Task statement → Begin with the line below holding "oman or would like help" and go on through the line holding "Privacy Policy, such", duplicating each line exactly and leaving out pictures.

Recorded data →
◇ ◇ ◇

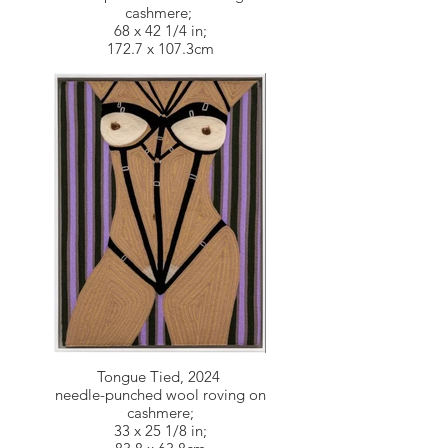
cashmere;
68 x 42 1/4 in;
172.7 x 107.3cm
Tongue Tied, 2024
needle-punched wool roving on
cashmere;
33 x 25 1/8 in;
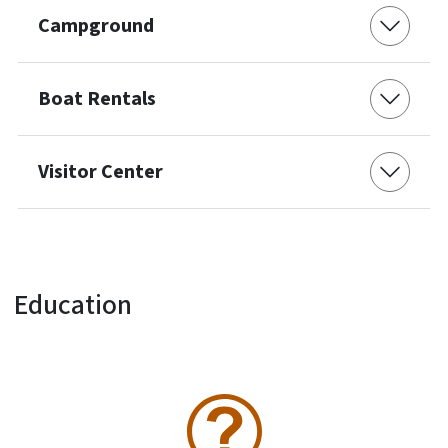
Campground
Boat Rentals
Visitor Center
Education
SVG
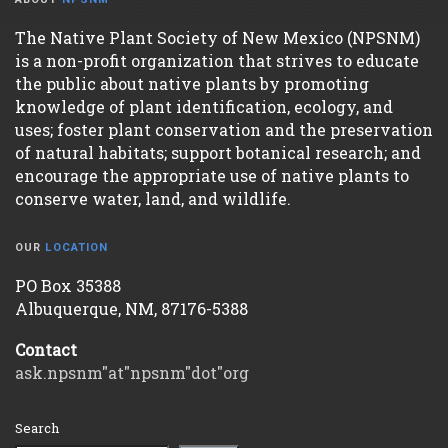
The Native Plant Society of New Mexico (NPSNM)
is a non-profit organization that strives to educate
the public about native plants by promoting
knowledge of plant identification, ecology, and
uses; foster plant conservation and the preservation
of natural habitats; support botanical research; and
encourage the appropriate use of native plants to
conserve water, land, and wildlife.
OUR
LOCATION
PO Box 35388
Albuquerque, NM, 87176-5388
Contact
ask.npsnm"at"npsnm"dot"org
Search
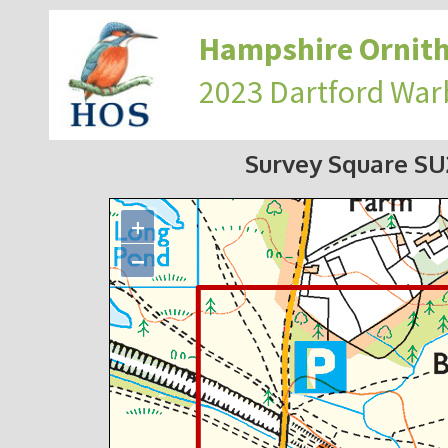
Hampshire Ornith
2023 Dartford War
Survey Square S
+
−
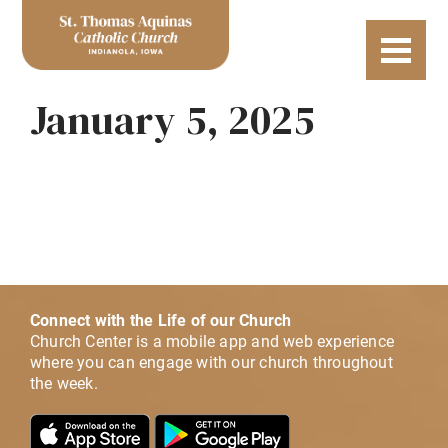
January 5, 2025
Connect with the Life of our Church
Church Center is a mobile app and web experience
where you can engage with our church throughout
the week.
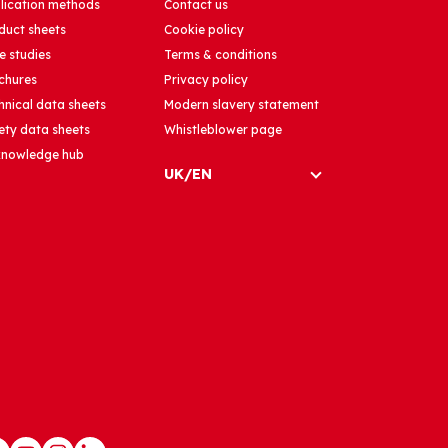
lication methods
Contact us
duct sheets
Cookie policy
e studies
Terms & conditions
chures
Privacy policy
hnical data sheets
Modern slavery statement
ety data sheets
Whistleblower page
 knowledge hub
UK/EN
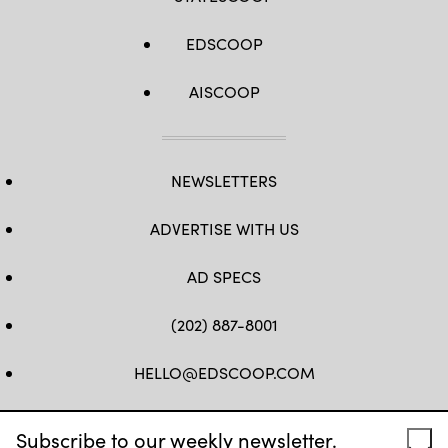
EDSCOOP
AISCOOP
NEWSLETTERS
ADVERTISE WITH US
AD SPECS
(202) 887-8001
HELLO@EDSCOOP.COM
FB
TW
LINKEDIN
IG
YT
Subscribe to our weekly newsletter.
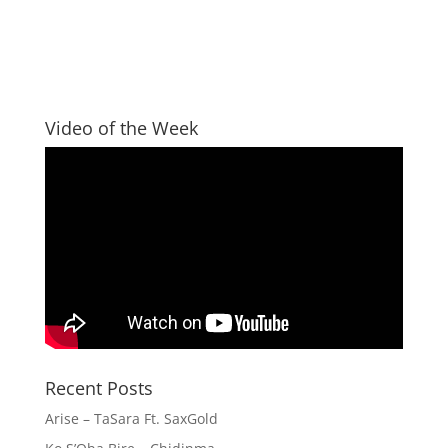
Video of the Week
Recent Posts
Arise – TaSara Ft. SaxGold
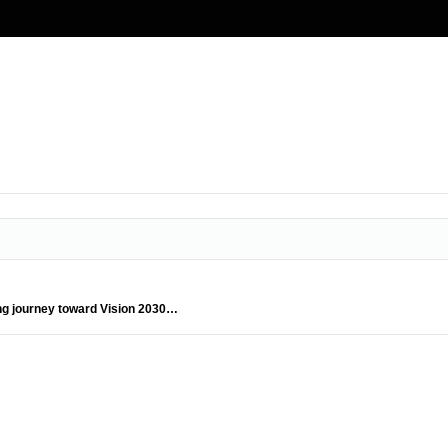
ing journey toward Vision 2030…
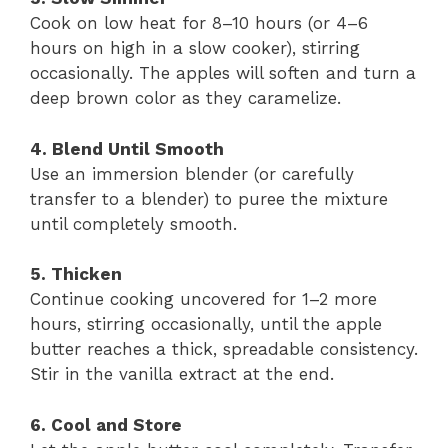
Cook on low heat for 8–10 hours (or 4–6
hours on high in a slow cooker), stirring
occasionally. The apples will soften and turn a
deep brown color as they caramelize.
4. Blend Until Smooth
Use an immersion blender (or carefully
transfer to a blender) to puree the mixture
until completely smooth.
5. Thicken
Continue cooking uncovered for 1–2 more
hours, stirring occasionally, until the apple
butter reaches a thick, spreadable consistency.
Stir in the vanilla extract at the end.
6. Cool and Store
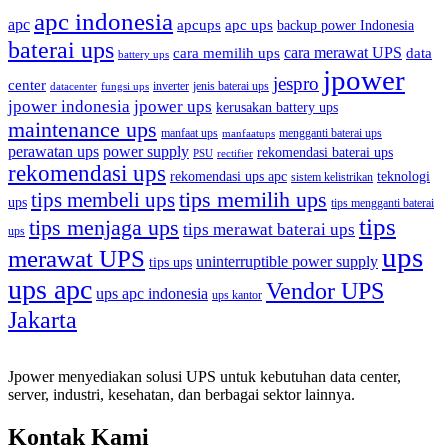
apc indonesia
apc
apcups
apc ups
backup power Indonesia
baterai ups
cara memilih ups
cara merawat UPS
data
battery ups
jpower
jespro
center
inverter
jenis baterai ups
datacenter
fungsi ups
jpower indonesia
jpower ups
kerusakan battery ups
maintenance ups
manfaat ups
mengganti baterai ups
manfaatups
perawatan ups
power supply
rekomendasi baterai ups
PSU
rectifier
rekomendasi ups
rekomendasi ups apc
teknologi
sistem kelistrikan
tips memilih ups
tips membeli ups
ups
tips mengganti baterai
tips
tips menjaga ups
tips merawat baterai ups
ups
ups
merawat UPS
uninterruptible power supply
tips ups
ups apc
Vendor UPS
ups apc indonesia
ups kantor
Jakarta
Jpower menyediakan solusi UPS untuk kebutuhan data center,
server, industri, kesehatan, dan berbagai sektor lainnya.
Kontak Kami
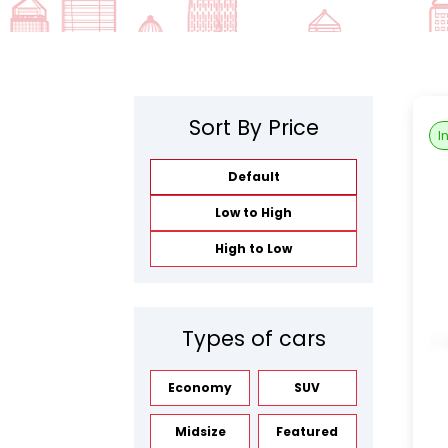
Sort By Price
I
Default
Low to High
High to Low
Types of cars
Economy
SUV
Midsize
Featured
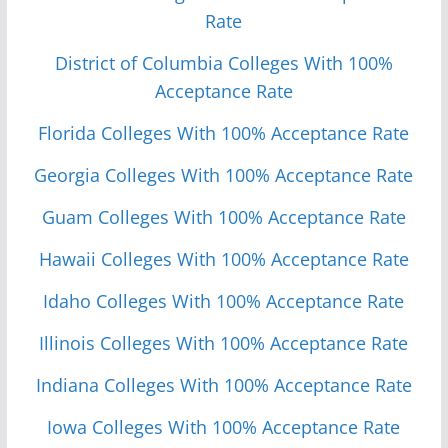
Rate
District of Columbia Colleges With 100%
Acceptance Rate
Florida Colleges With 100% Acceptance Rate
Georgia Colleges With 100% Acceptance Rate
Guam Colleges With 100% Acceptance Rate
Hawaii Colleges With 100% Acceptance Rate
Idaho Colleges With 100% Acceptance Rate
Illinois Colleges With 100% Acceptance Rate
Indiana Colleges With 100% Acceptance Rate
Iowa Colleges With 100% Acceptance Rate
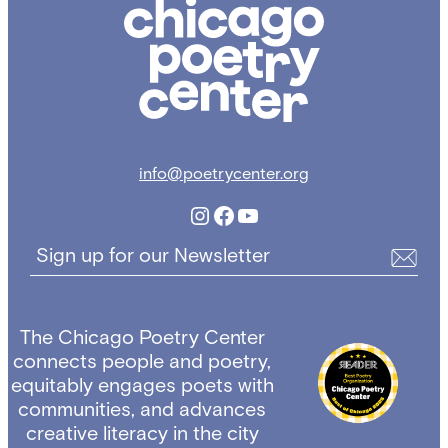
Chicago
Poetry
Center
info@poetrycenter.org
Instagram
Facebook
YouTube
Sign up for our Newsletter
The Chicago Poetry Center
connects people and poetry,
equitably engages poets with
communities, and advances
creative literacy in the city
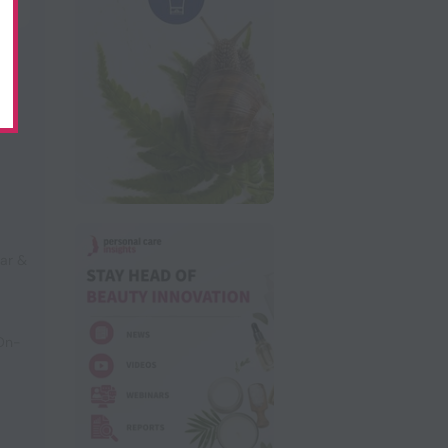
ar &
 On-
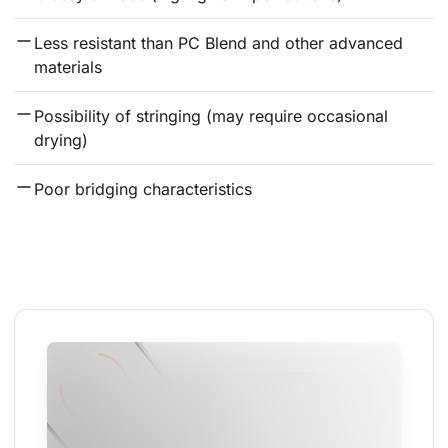
Less resistant than PC Blend and other advanced 
materials
Possibility of stringing (may require occasional 
drying)
Poor bridging characteristics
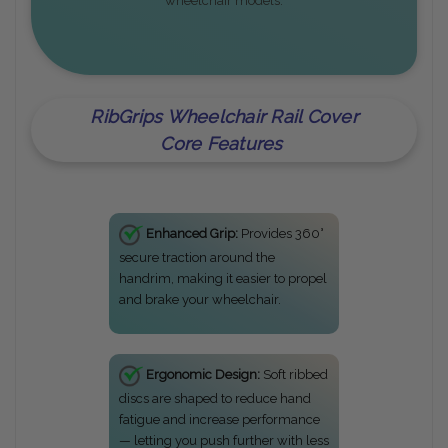
wheelchair models.
RibGrips Wheelchair Rail Cover
Core Features
Enhanced Grip:
Provides 360°
secure traction around the
handrim, making it easier to propel
and brake your wheelchair.
Ergonomic Design:
Soft ribbed
discs are shaped to reduce hand
fatigue and increase performance
— letting you push further with less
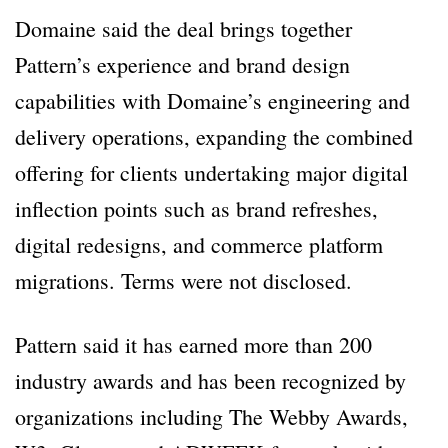
Domaine said the deal brings together
Pattern’s experience and brand design
capabilities with Domaine’s engineering and
delivery operations, expanding the combined
offering for clients undertaking major digital
inflection points such as brand refreshes,
digital redesigns, and commerce platform
migrations. Terms were not disclosed.
Pattern said it has earned more than 200
industry awards and has been recognized by
organizations including The Webby Awards,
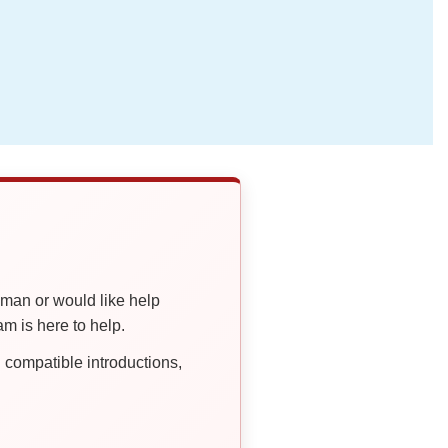
oman or would like help
 is here to help.
compatible introductions,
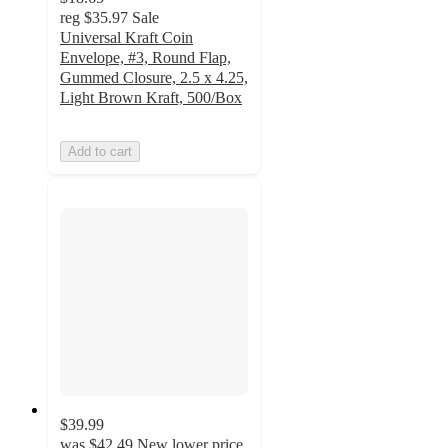
reg
$35.97
Sale
Universal Kraft Coin
Envelope, #3, Round Flap,
Gummed Closure, 2.5 x 4.25,
Light Brown Kraft, 500/Box
Add to cart
$39.99
was
$42.49
New lower price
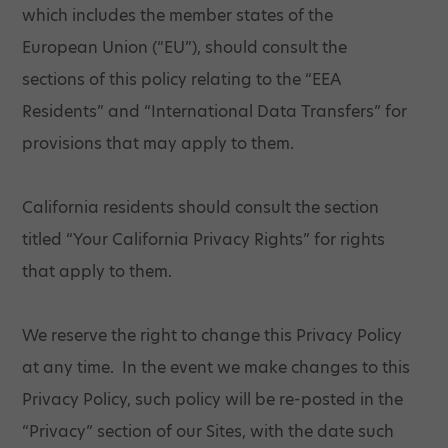
which includes the member states of the
European Union (“EU”), should consult the
sections of this policy relating to the “EEA
Residents” and “International Data Transfers” for
provisions that may apply to them.
California residents should consult the section
titled “Your California Privacy Rights” for rights
that apply to them.
We reserve the right to change this Privacy Policy
at any time. In the event we make changes to this
Privacy Policy, such policy will be re-posted in the
“Privacy” section of our Sites, with the date such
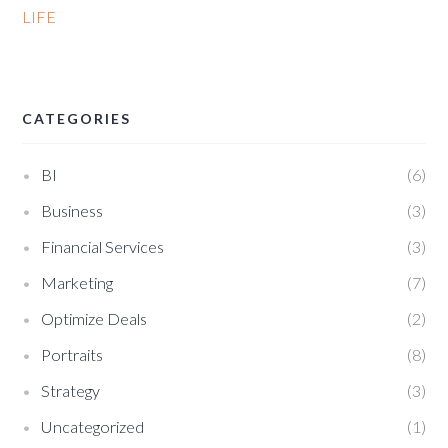
LIFE
CATEGORIES
BI
6
Business
3
Financial Services
3
Marketing
7
Optimize Deals
2
Portraits
8
Strategy
3
Uncategorized
1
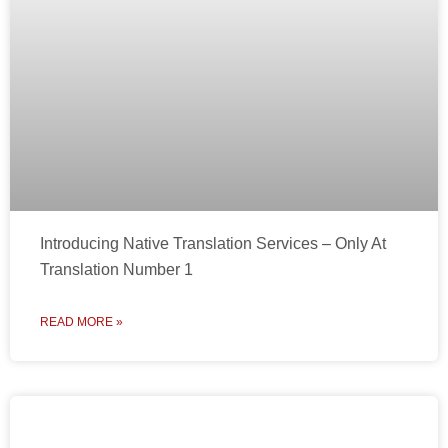
Introducing Native Translation Services – Only At
Translation Number 1
READ MORE »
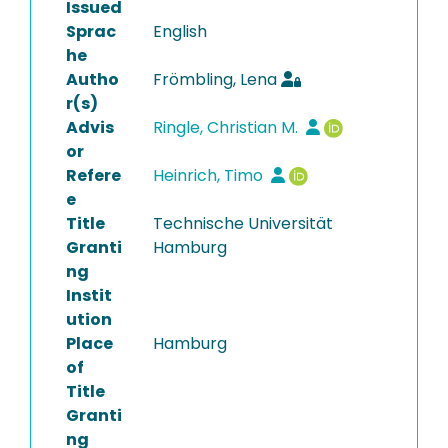
Issued
Sprac
English
he
Autho
Frömbling, Lena
r(s)
Advis
Ringle, Christian M.
or
Refere
Heinrich, Timo
e
Title
Technische Universität
Granti
Hamburg
ng
Instit
ution
Place
Hamburg
of
Title
Granti
ng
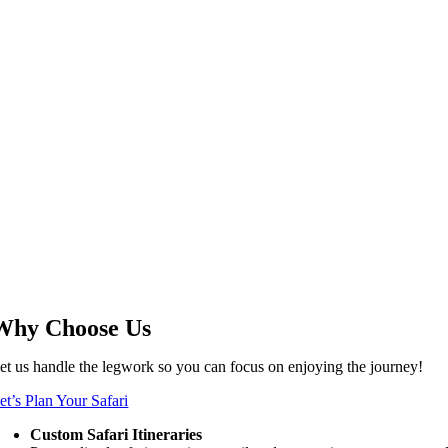
Why Choose Us
et us handle the legwork so you can focus on enjoying the journey!
et’s Plan Your Safari
Custom Safari Itineraries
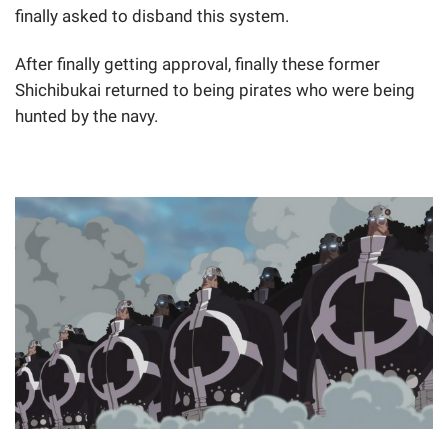
finally asked to disband this system.
After finally getting approval, finally these former
Shichibukai returned to being pirates who were being
hunted by the navy.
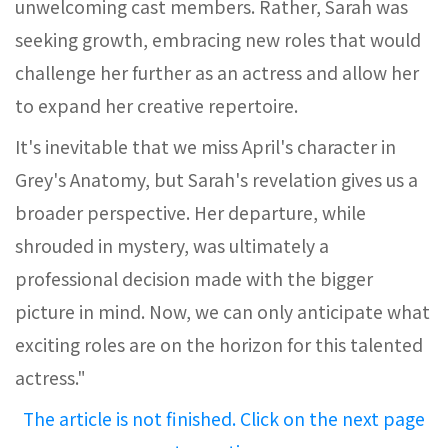
unwelcoming cast members. Rather, Sarah was
seeking growth, embracing new roles that would
challenge her further as an actress and allow her
to expand her creative repertoire.
It's inevitable that we miss April's character in
Grey's Anatomy, but Sarah's revelation gives us a
broader perspective. Her departure, while
shrouded in mystery, was ultimately a
professional decision made with the bigger
picture in mind. Now, we can only anticipate what
exciting roles are on the horizon for this talented
actress."
The article is not finished. Click on the next page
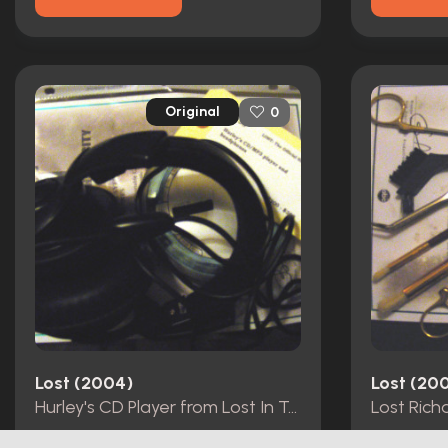
Original
0
Lost (2004)
Lost (20
Hurley's CD Player from Lost In Translation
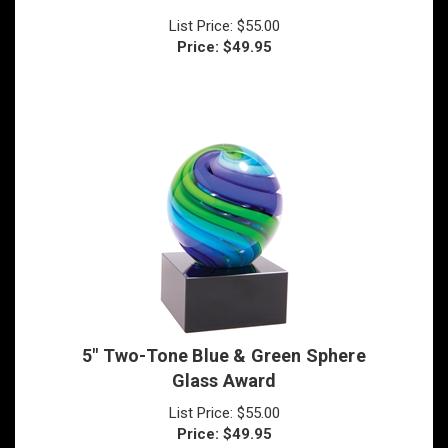
Price:
$
49.95
5" Two-Tone Blue & Green Sphere
Glass Award
List Price: $55.00
Price:
$
49.95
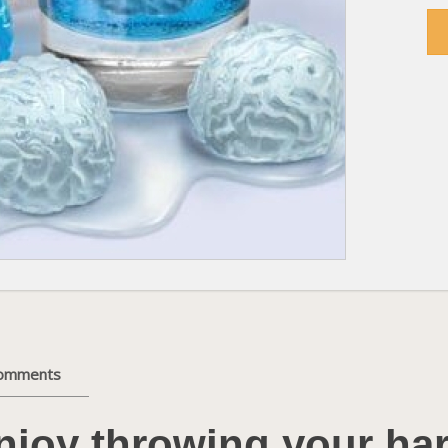
comments
njoy throwing your ha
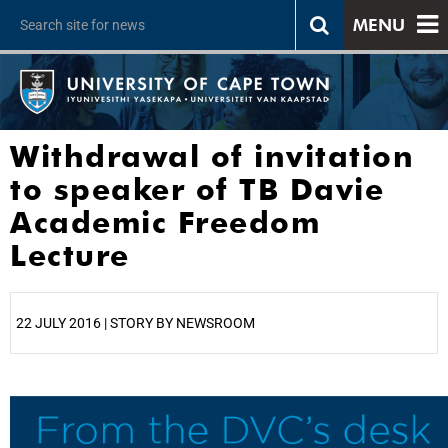
MENU
Withdrawal of invitation
to speaker of TB Davie
Academic Freedom
Lecture
22 JULY 2016 | STORY BY NEWSROOM
25%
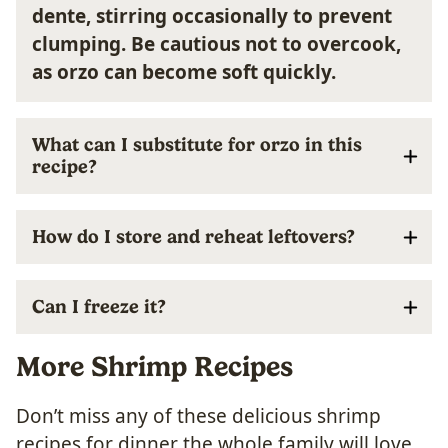
dente, stirring occasionally to prevent
clumping. Be cautious not to overcook,
as orzo can become soft quickly.
What can I substitute for orzo in this
recipe?
How do I store and reheat leftovers?
Can I freeze it?
More Shrimp Recipes
Don’t miss any of these delicious shrimp
recipes for dinner the whole family will love.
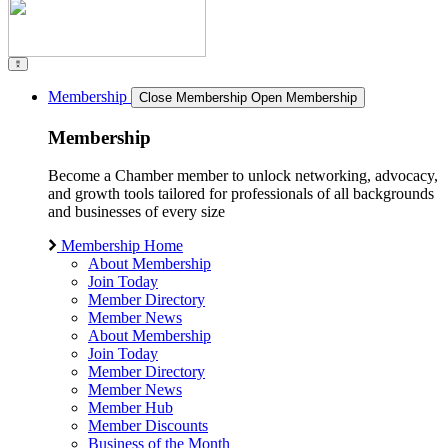
Membership
Close Membership
Open Membership
Membership
Become a Chamber member to unlock networking, advocacy,
and growth tools tailored for professionals of all backgrounds
and businesses of every size
Membership Home
About Membership
Join Today
Member Directory
Member News
About Membership
Join Today
Member Directory
Member News
Member Hub
Member Discounts
Business of the Month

◇ ◇ ◇

Written answer →
oman or would like help
 is here to help.
compatible introductions,
reg
$35.97
Sale
Universal Kraft Coin
Envelope, #3, Round Flap,
Gummed Closure, 2.5 x 4.25,
Light Brown Kraft, 500/Box
Add to cart
$39.99
was
$42.49
New lower price
which includes the member states of the
European Union (“EU”), should consult the
sections of this policy relating to the “EEA
Residents” and “International Data Transfers” for
provisions that may apply to them.
California residents should consult the section
titled “Your California Privacy Rights” for rights
that apply to them.
We reserve the right to change this Privacy Policy
at any time. In the event we make changes to this
Privacy Policy, such policy will be re-posted in the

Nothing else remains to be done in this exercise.